Cell culture and transfection
The human PC cell lines (PANC-1, BxPC-3, SW1990, and AsPC1) acquired from the Shanghai Institute of Biochemistry and Cellular Biology (Shanghai, China) and the human pancreatic normal ductal epithelial cell HPDE acquired from the BeNa Culture Collection (Beijing, China) were cultured using Roswell Park Memorial Institute (RPMI) 1640 medium (Gibco, China) or Dulbecco’s modified Eagle’s medium (DMEM, VivaCell, China) which contain 10% fetal bovine serum (FBS, ABW, Germany) and 1% penicillin/streptomycin (BasalMedia, China). The culture was maintained at 37 ℃ in a 5% CO2 incubator.
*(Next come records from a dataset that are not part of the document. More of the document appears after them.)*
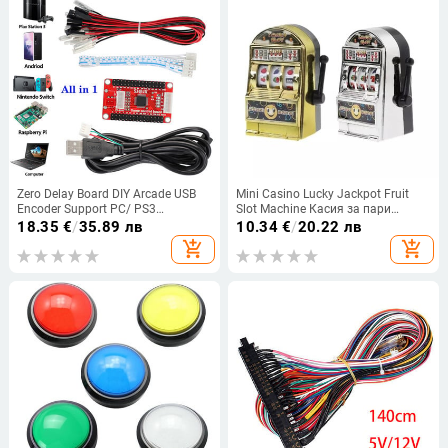
Zero Delay Board DIY Arcade USB
Mini Casino Lucky Jackpot Fruit
Encoder Support PC/ PS3
Slot Machine Касия за пари
/Raspberry Pi / Android /Hitbox
Играчки за деца Възрастни
18.35
€
/
35.89 лв
10.34
€
/
20.22 лв
With SANWA Joystick Button
Забавна игра против преса
add_shopping_cart
add_shopping_cart
Control кабел
Подарък за рожден ден Парти
артикули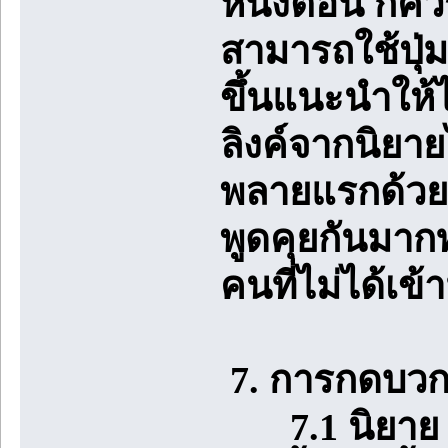
หนึ่งตอน ก็ค
สามารถใช้ปุ่
ขึ้นแนะนำให้ไป
ลิงค์จากนิยาย
พลายแรกด้วย
พูดคุยกันมาก
คนที่ไม่ได้เข
7. การกดบวกใ
7.1 นิยาย 1 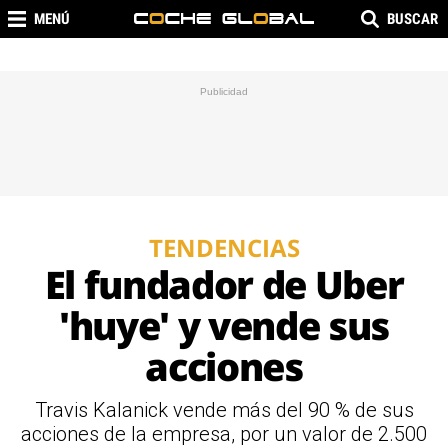
MENÚ
BUSCAR
TENDENCIAS
El fundador de Uber
'huye' y vende sus
acciones
Travis Kalanick vende más del 90 % de sus
acciones de la empresa, por un valor de 2.500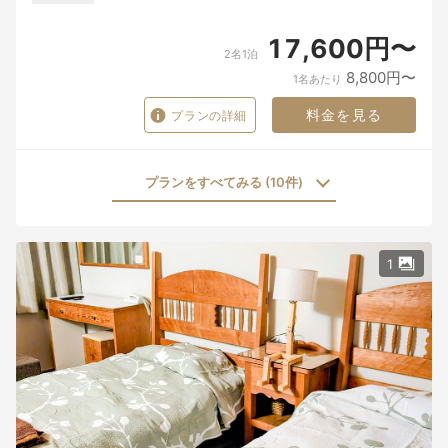
17,600円〜
2名1泊
8,800円〜
1名あたり
料金を見る
プランの詳細
プランをすべてみる (10件)
1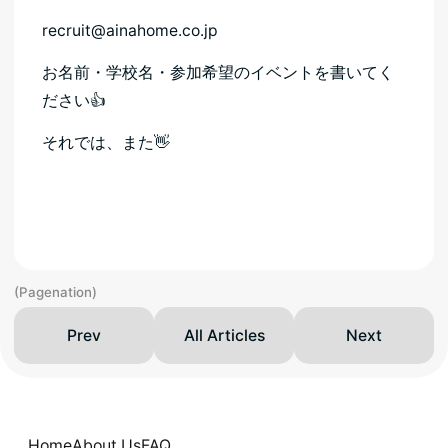
recruit@ainahome.co.jp
お名前・学校名・参加希望のイベントを書いてく
ださい👍
それでは、また👋
(Pagenation)
Prev
All Articles
Next
Home
About Us
FAQ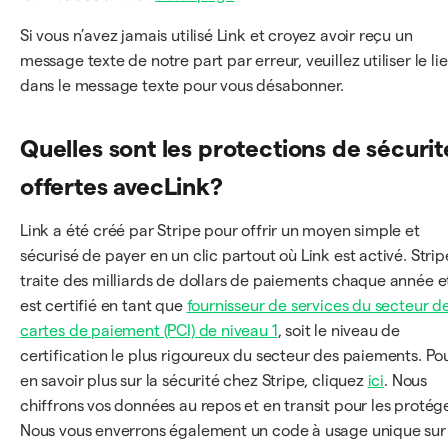
Si vous n’avez jamais utilisé Link et croyez avoir reçu un
message texte de notre part par erreur, veuillez utiliser le li
dans le message texte pour vous désabonner.
Quelles sont les protections de sécurit
offertes avecLink?
Link a été créé par Stripe pour offrir un moyen simple et
sécurisé de payer en un clic partout où Link est activé. Strip
traite des milliards de dollars de paiements chaque année e
est certifié en tant que
fournisseur de services du secteur d
cartes de paiement (PCI) de niveau 1
, soit le niveau de
certification le plus rigoureux du secteur des paiements. Po
en savoir plus sur la sécurité chez Stripe, cliquez
ici
. Nous
chiffrons vos données au repos et en transit pour les protége
Nous vous enverrons également un code à usage unique sur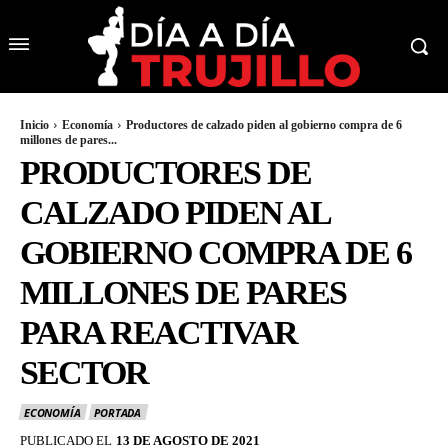
Inicio
Economía
Productores de calzado piden al gobierno compra de 6
millones de pares...
PRODUCTORES DE
CALZADO PIDEN AL
GOBIERNO COMPRA DE 6
MILLONES DE PARES
PARA REACTIVAR
SECTOR
ECONOMÍA
PORTADA
PUBLICADO EL
13 DE AGOSTO DE 2021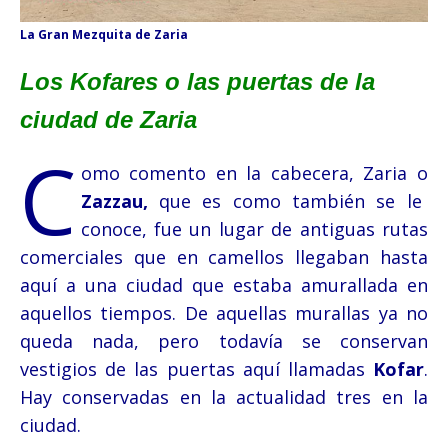
La Gran Mezquita de Zaria
Los Kofares o las puertas de la
ciudad de Zaria
C
omo comento en la cabecera, Zaria o
Zazzau,
que es como también se le
conoce, fue un lugar de antiguas rutas
comerciales que en camellos llegaban hasta
aquí a una ciudad que estaba amurallada en
aquellos tiempos. De aquellas murallas ya no
queda nada, pero todavía se conservan
vestigios de las puertas aquí llamadas
Kofar
.
Hay conservadas en la actualidad tres en la
ciudad.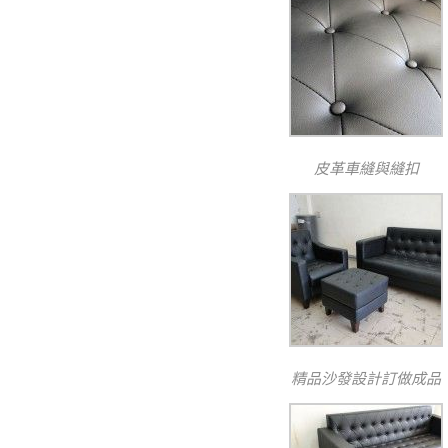
皮革車縫與縫扣
精品沙發設計訂做成品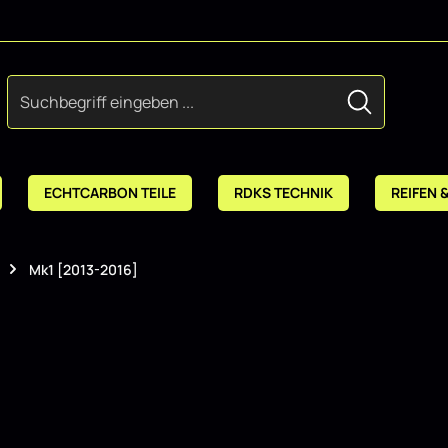
ECHTCARBON TEILE
RDKS TECHNIK
REIFEN 
Mk1 [2013-2016]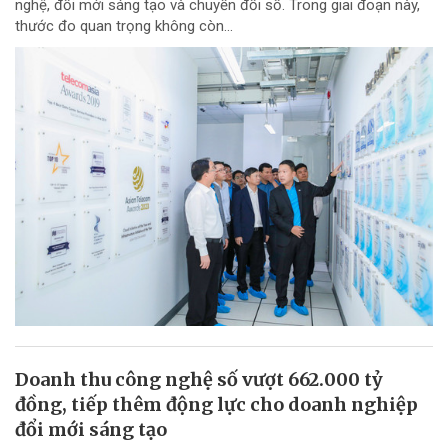
nghệ, đổi mới sáng tạo và chuyển đổi số. Trong giai đoạn này,
thước đo quan trọng không còn...
Doanh thu công nghệ số vượt 662.000 tỷ
đồng, tiếp thêm động lực cho doanh nghiệp
đổi mới sáng tạo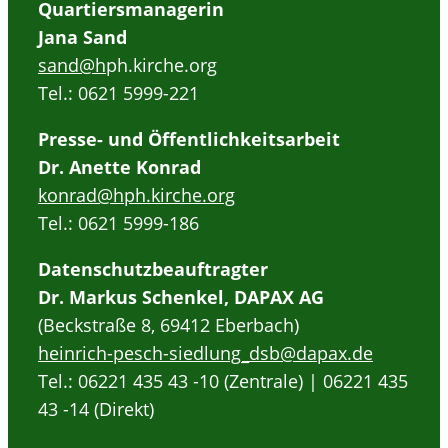
Quartiersmanagerin
Jana Sand
sand@h
ph.kirche.org
Tel.: 0621 5999-221
Presse- und Öffentlichkeitsarbeit
Dr. Anette Konrad
konrad@hph.kirche.org
Tel.: 0621 5999-186
Datenschutzbeauftragter
Dr. Markus Schenkel, DAPAX AG
(Beckstraße 8, 69412 Eberbach)
heinrich-pesch-siedlung_dsb@dapax.de
Tel.: 06221 435 43 -10 (Zentrale) | 06221 435
43 -14 (Direkt)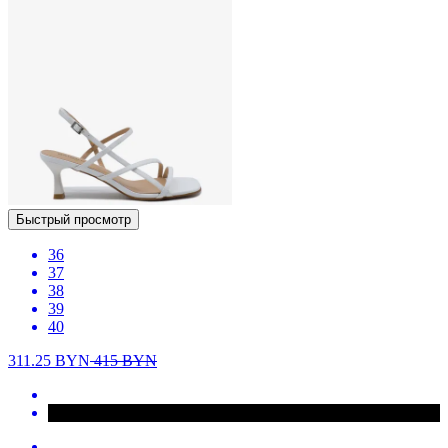
Быстрый просмотр
36
37
38
39
40
311.25
BYN
415
BYN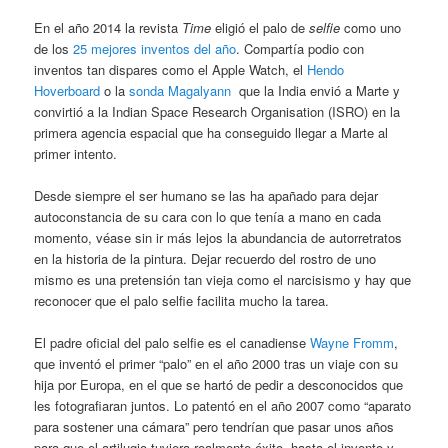
En el año 2014 la revista
Time
eligió el palo de
selfie
como uno
de los
25 mejores inventos del año
. Compartía podio con
inventos tan dispares como el Apple Watch, el
Hendo
Hoverboard
o la
sonda Magalyann
que la India envió a Marte y
convirtió a la Indian Space Research Organisation (ISRO) en la
primera agencia espacial que ha conseguido llegar a Marte al
primer intento.
Desde siempre el ser humano se las ha apañado para dejar
autoconstancia de su cara con lo que tenía a mano en cada
momento, véase sin ir más lejos la abundancia de autorretratos
en la historia de la pintura. Dejar recuerdo del rostro de uno
mismo es una pretensión tan vieja como el narcisismo y hay que
reconocer que el palo selfie facilita mucho la tarea.
El padre oficial del palo selfie es el canadiense
Wayne Fromm
,
que inventó el primer “palo” en el año 2000 tras un viaje con su
hija por Europa, en el que se hartó de pedir a desconocidos que
les fotografiaran juntos. Lo patentó en el año 2007 como “aparato
para sostener una cámara” pero tendrían que pasar unos años
para que el artilugio tuviera realmente éxito, hasta el invento y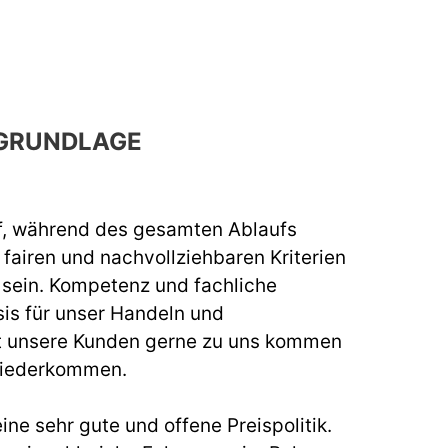
GRUNDLAGE
f, während des gesamten Ablaufs
fairen und nachvollziehbaren Kriterien
u sein. Kompetenz und fachliche
sis für unser Handeln und
t unsere Kunden gerne zu uns kommen
wiederkommen.
ine sehr gute und offene Preispolitik.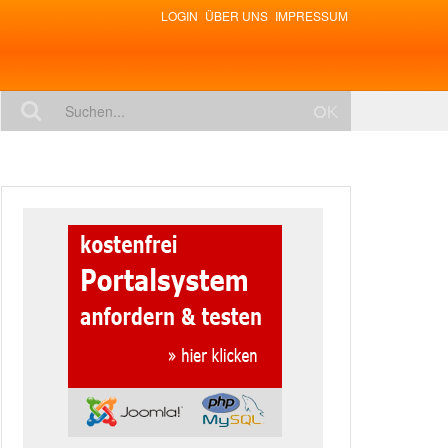
LOGIN
ÜBER UNS
IMPRESSUM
Generating short hairpin RNAs (shRNAs) for MIR4435-2HG (sh-MIR4435-2HG#1/2) knockdown as well as negative control (sh-NC) was conducted through GeneCarer (Xi’an). The construction of MiR-128-3p mimics/NC mimics and miR-128-3p inhibitor/NC inhibitors was performed by GenePharma (Shanghai). Moreover, transfection was conducted employing PEI 40 K Transfection (Servicebio, China) per the protocols. Following a 48-h period of transfection, the transfection impact was assessed using qRT-PCR.
qRT-PCR analysis
Total RNA was extracted through a Trizol reagent (TaKaRa) while using the PrimeScript RTTM RT reagent Kit with gDNA Eraser (Takara) for complementary DNA (cDNA) quantification and synthesis. The qRT-PCR was conducted utilizing the SYBR® Premix ExTaq kit (TaKaRa) on the ABI7500 apparatus (BIO-RAD, Singapore). This study performed the 2−ΔΔCq method for determining the tested gene relative expression levels. Table 2 summarizes the primer sequences used.
Table 2
Primer | Sequence | |
---|---|---|
Forward | Reverse | |
MIR4435-2HG | 5'-GACTCTCCTACTGGTGCTTGGT-3' | 5'-CACTGCCTGGTGAGCCTGTT-3' |
miR-128-3p | 5'-TGCGGCAGTGGTTTTACCCTATG-3' | 5'-CCAGTGCAGGGTCCGAGGT-3' |
ABHD17C | 5'-GTCAGAGCATTGGGACTG-3' | 5'-GATATCTTGTCAATGCTGGG-3' |
GAPDH | 5'-AAGGTGAAGGTCGGAGTCAAC-3' | 5'-GGGGTCATTGATGGCAACAATA-3' |
U6 | 5'-CTCGCTTCGGCAGCACA-3' | 5'-AACGCTTCACGAATTTGCGT-3' |
Additionally, we deployed glyceraldehyde-3-phosphate dehydrogenase (GAPDH) as an internal control for MIR4435-2HG and ABHD17C while normalizing miR-128-3p relative expression using U6.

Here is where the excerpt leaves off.